Failure by the Company to purchase the Notes when required would result in an
Event of Default, whether or not such purchase is permitted by the subordination
provisions of the Indenture. See " -- Subordination" and " -- Events of
Default." There can be no assurance that the Company would have adequate
resources to repay or refinance all Indebtedness and other obligations owing
under the Bank Credit Facilities and such other agreements and to fund the
purchase of the Senior Notes and the Notes upon a Change of Control.
 
     The Company will not be required to make a Change of Control Offer upon a
Change of Control if another Person makes the Change of Control Offer at the
same purchase price, at the same times and otherwise in substantial compliance
with the requirements applicable to a Change of Control Offer to be made by the
Company and purchases all Notes validly tendered and not withdrawn under such
Change of Control Offer.
 
     The definition of Change of Control includes a phrase relating to the
disposition of "all or substantially all" of the properties and assets of the
Company and its Restricted Subsidiaries, taken as a whole. Although there is a
developing body of case law interpreting the phrase "substantially all," there
is no precise established definition of the phrase under applicable law.
Accordingly, the ability of a Holder of the Notes to require the Company to
purchase such Notes as a result of a disposition of less than all of the
properties and assets of the Company and its Restricted Subsidiaries, taken as a
whole, to another Person may be uncertain.
 
     The Company intends to comply with Rule 14e-1 under the Exchange Act and
any other securities laws and regulations thereunder, if applicable, in the
event that a Change of Control occurs and the Company is required to purchase
Notes as described above.
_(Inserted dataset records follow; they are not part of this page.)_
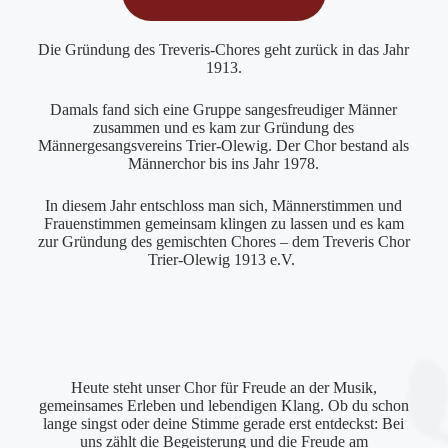
Die Gründung des Treveris-Chores geht zurück in das Jahr
1913.
Damals fand sich eine Gruppe sangesfreudiger Männer
zusammen und es kam zur Gründung des
Männergesangsvereins Trier-Olewig. Der Chor bestand als
Männerchor bis ins Jahr 1978.
In diesem Jahr entschloss man sich, Männerstimmen und
Frauenstimmen gemeinsam klingen zu lassen und es kam
zur Gründung des gemischten Chores – dem Treveris Chor
Trier-Olewig 1913 e.V.
Heute steht unser Chor für Freude an der Musik,
gemeinsames Erleben und lebendigen Klang. Ob du schon
lange singst oder deine Stimme gerade erst entdeckst: Bei
uns zählt die Begeisterung und die Freude am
The existence of a Holder's right to require, subject
to certain conditions, the Company to repurchase its Notes upon a Change of
Control may deter a third party from acquiring the Company in a transaction that
constitutes, or results in, a Change of Control.
 
     Limitation on Asset Sales. (a) The Company will not, and will not permit
any Restricted Subsidiary to, engage in any Asset Sale unless (i) the Company or
such Restricted Subsidiary, as the case may be, receives consideration at the
time of such Asset Sale at least equal to the fair market value of the assets
and properties sold or otherwise disposed of pursuant to the Asset Sale (as
determined by the Board of Directors of the Company, whose determination shall
be conclusive and evidenced by a Board Resolution), (ii) at least 75% of the
consideration received by the Company or the Restricted Subsidiary, as the case
may be, in respect of such Asset Sale consists of cash, Cash Equivalents or
properties used in the Oil and Gas Business of the Company or its Restricted
Subsidiaries and (iii) the Company delivers to the Trustee an Officers'
Certificate certifying that such Asset Sale complies with clauses (i) and (ii).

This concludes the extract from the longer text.